> [SUPPLIED MATERIAL]:
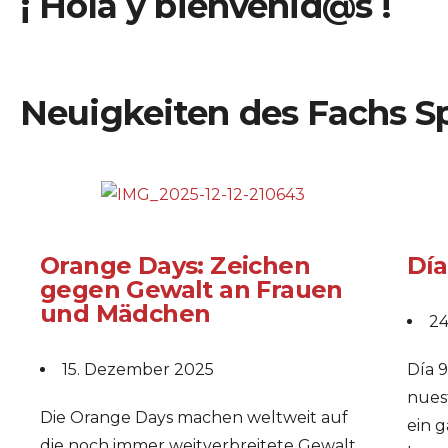
¡ Hola y bienvenid@s !
Neuigkeiten des Fachs S
Orange Days: Zeichen
Día
gegen Gewalt an Frauen
und Mädchen
24
15. Dezember 2025
Día 9
nues
Die Orange Days machen weltweit auf
ein 
die noch immer weitverbreitete Gewalt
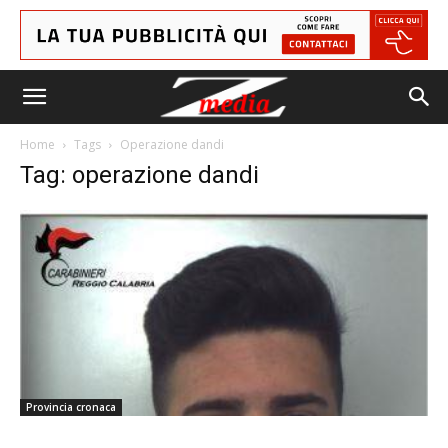
Home
Tags
Operazione dandi
Tag: operazione dandi
Provincia cronaca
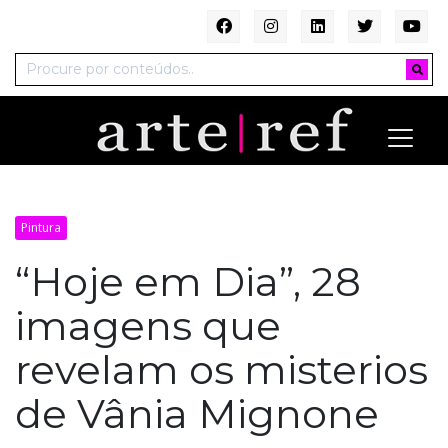
Pintura
“Hoje em Dia”, 28
imagens que
revelam os misterios
de Vânia Mignone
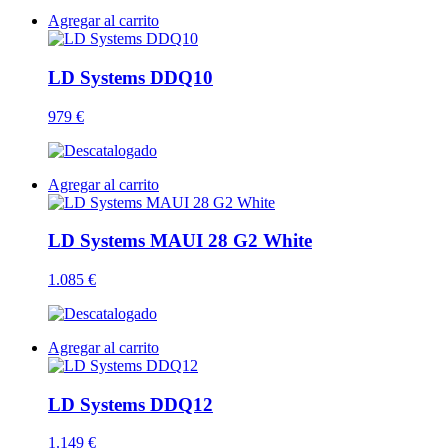
Agregar al carrito
LD Systems DDQ10
979 €
Agregar al carrito
LD Systems MAUI 28 G2 White
1.085 €
Agregar al carrito
LD Systems DDQ12
1.149 €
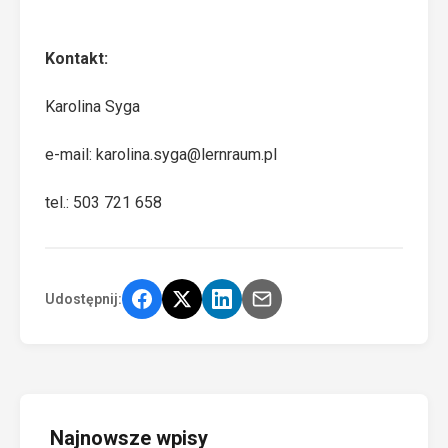
Kontakt:
Karolina Syga
e-mail:
karolina.syga@lernraum.pl
tel.: 503 721 658
Udostępnij:
Najnowsze wpisy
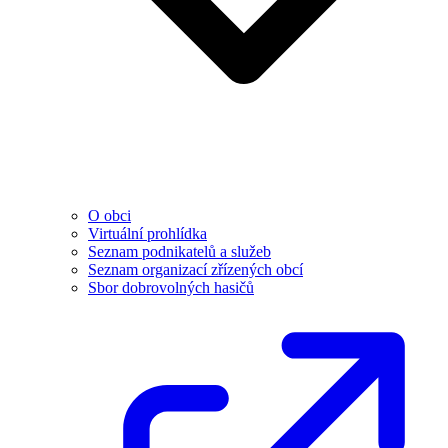
O obci
Virtuální prohlídka
Seznam podnikatelů a služeb
Seznam organizací zřízených obcí
Sbor dobrovolných hasičů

> [WHAT TO PRODUCE]:
Among the lines of the material above, find those with the word "Seznam". Copy each one.

> [EXERCISE RESULT]:
Seznam podnikatelů a služeb
Seznam organizací zřízených obcí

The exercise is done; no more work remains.